Face aux pollutions liées aux nitrates, le gouvernement propose seulement de rendre obligatoire les déclarations annuelles d’azote dans certaines zones vulnérables. En quoi ce dispositif résout-il les problèmes de pollutions diffuses ? Afin de diminuer la consommation d’herbicides et de pesticides, le projet de loi subordonne la vente de produits à la délivrance de conseils. Autrement dit, c’est au propre vendeur ou distributeur de produits phytosanitaires d’inciter l’agriculteur à baisser sa consommation ! Quant aux mesures pour diminuer la consommation d’antibiotiques, il est seulement prévu d’établir des recommandations et un objectif non contraignant de réduction de 25 % d’ici 2016.

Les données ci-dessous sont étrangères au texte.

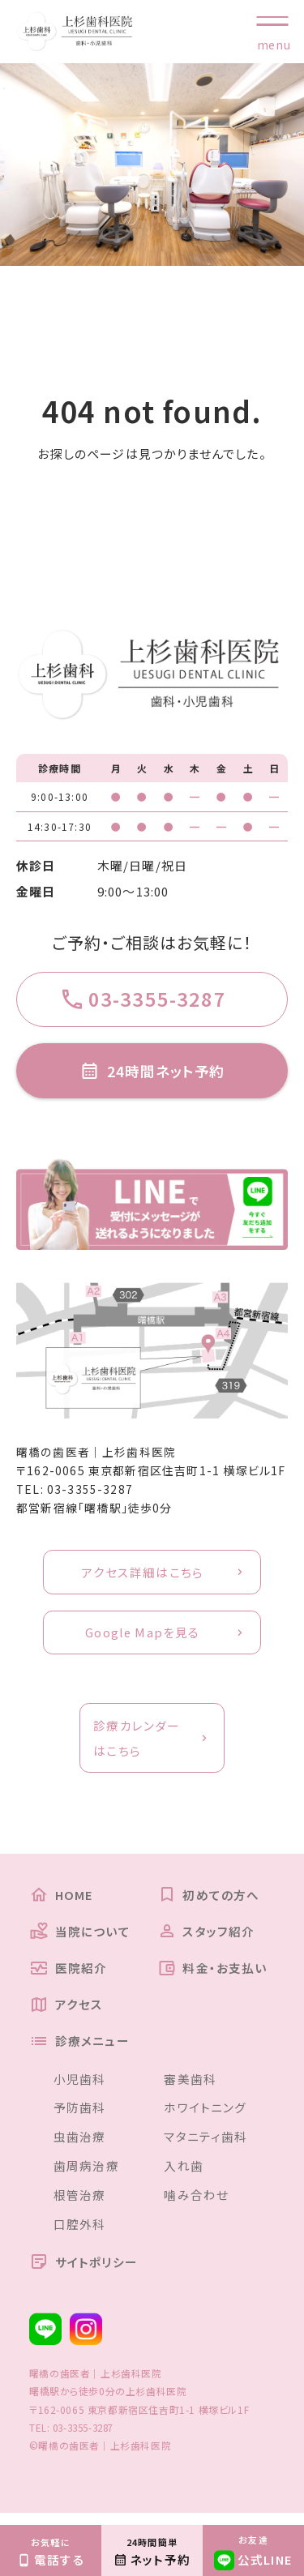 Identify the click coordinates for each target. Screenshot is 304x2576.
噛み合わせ (196, 2205)
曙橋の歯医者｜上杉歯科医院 (96, 1455)
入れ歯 (183, 2175)
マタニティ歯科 (205, 2146)
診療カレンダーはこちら (136, 1743)
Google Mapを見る (142, 1637)
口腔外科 (80, 2234)
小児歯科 (80, 2088)
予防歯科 (80, 2117)
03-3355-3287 (90, 1493)
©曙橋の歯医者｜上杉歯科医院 (100, 2456)
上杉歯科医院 (156, 2402)
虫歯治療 (80, 2146)
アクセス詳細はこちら (142, 1576)
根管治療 (80, 2205)
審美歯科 (190, 2088)
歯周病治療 (86, 2175)
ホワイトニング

Cette « loi d’avenir » est une occasion manquée pour engager l’agriculture dans une véritable transition écologique. Plus d’un an et demi après l’élection présidentielle, les ambitions agroécologiques affichées par le gouvernement ne se traduisent pas dans les faits. L’actualité est là pour nous le rappeler. Les décisions récentes vont plutôt dans le sens d’un rétropédalage voire d’un renoncement. Les derniers arbitrages sur la politique agricole commune contredisent les efforts du gouvernement pour communiquer sur une PAC plus « verte » et plus « juste ». Le ministre de l’agriculture vient de ré-autoriser les épandages aériens de pesticides (notamment pour les cultures intensives de bananes dans les Antilles et la viticulture). La réglementation concernant le régime d’autorisation des activités d’élevage porcin a été assouplie : plus besoin d’étude d’impact environnemental pour les agrandissements de porcheries industrielles. La commission européenne vient à nouveau d’épingler la France pour son manque d’action et de contrôle dans le cadre des programmes de lutte contre les pollutions des eaux par les nitrates.

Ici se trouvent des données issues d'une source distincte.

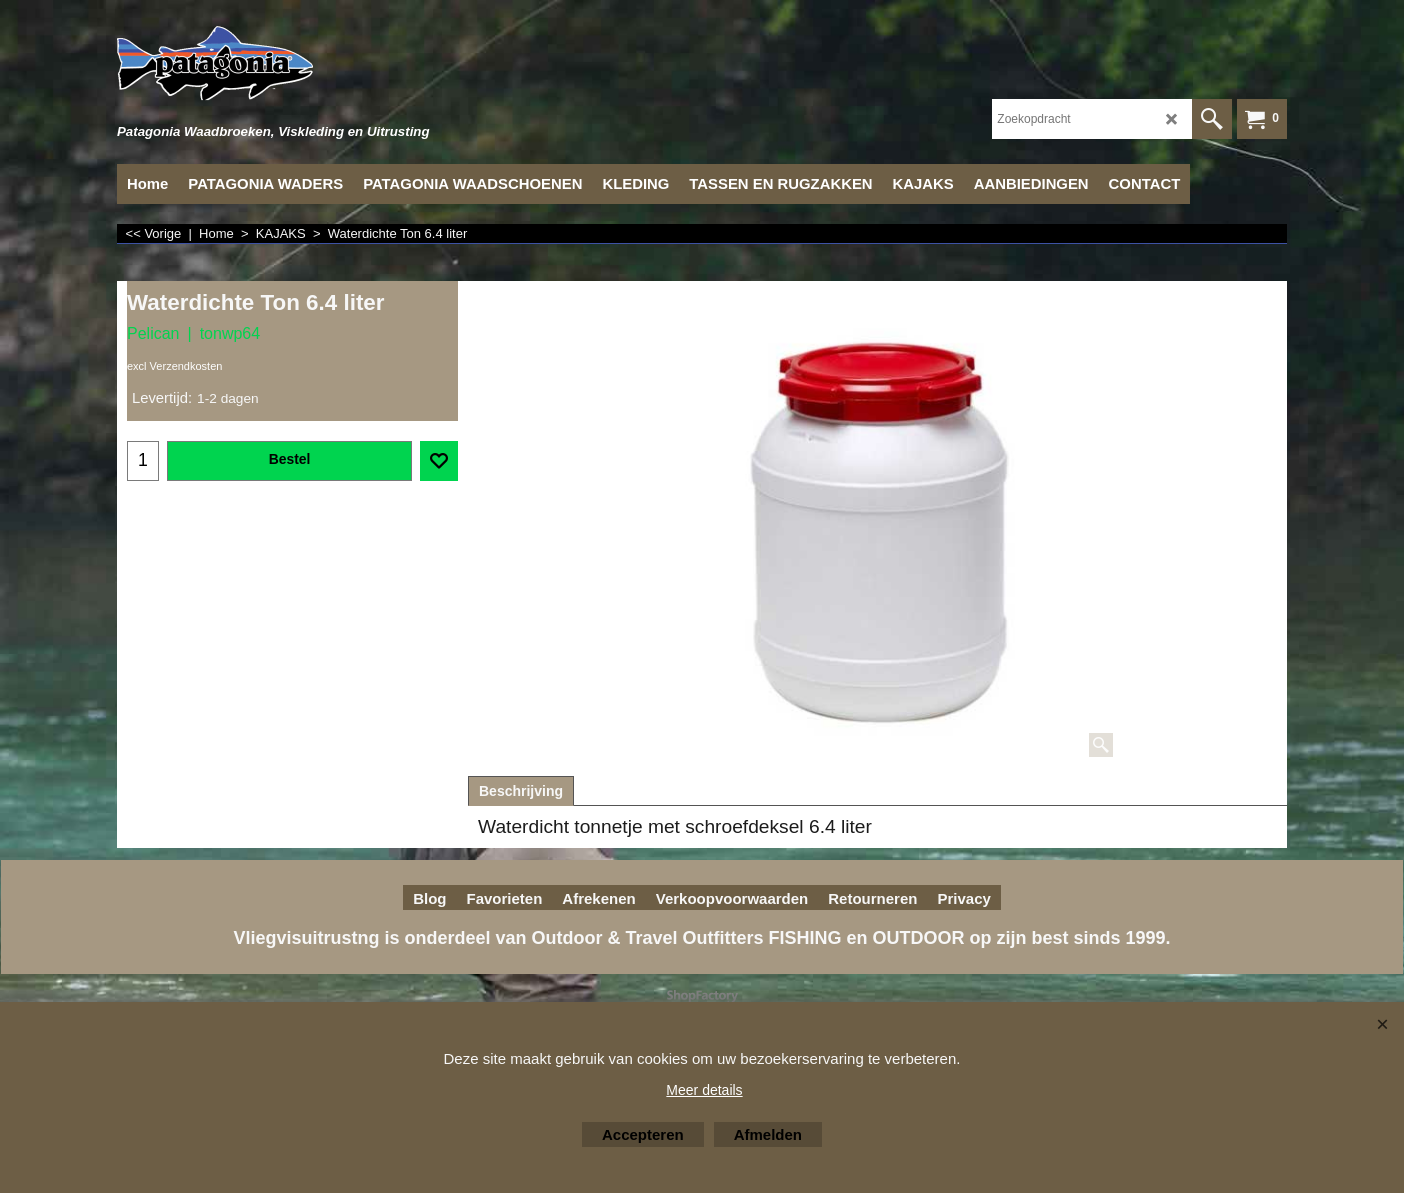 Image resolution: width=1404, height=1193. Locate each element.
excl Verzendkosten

Les orientations prises par le gouvernement appellent à une mobilisation de gauche pour des propositions concrètes en rupture avec le modèle productiviste agricole. Cette rupture nécessite une volonté politique forte face aux corporations et lobbies. C’est une nécessité si l’on veut garder des paysans pour une alimentation de qualité, la préservation des écosystèmes et des campagnes vivantes.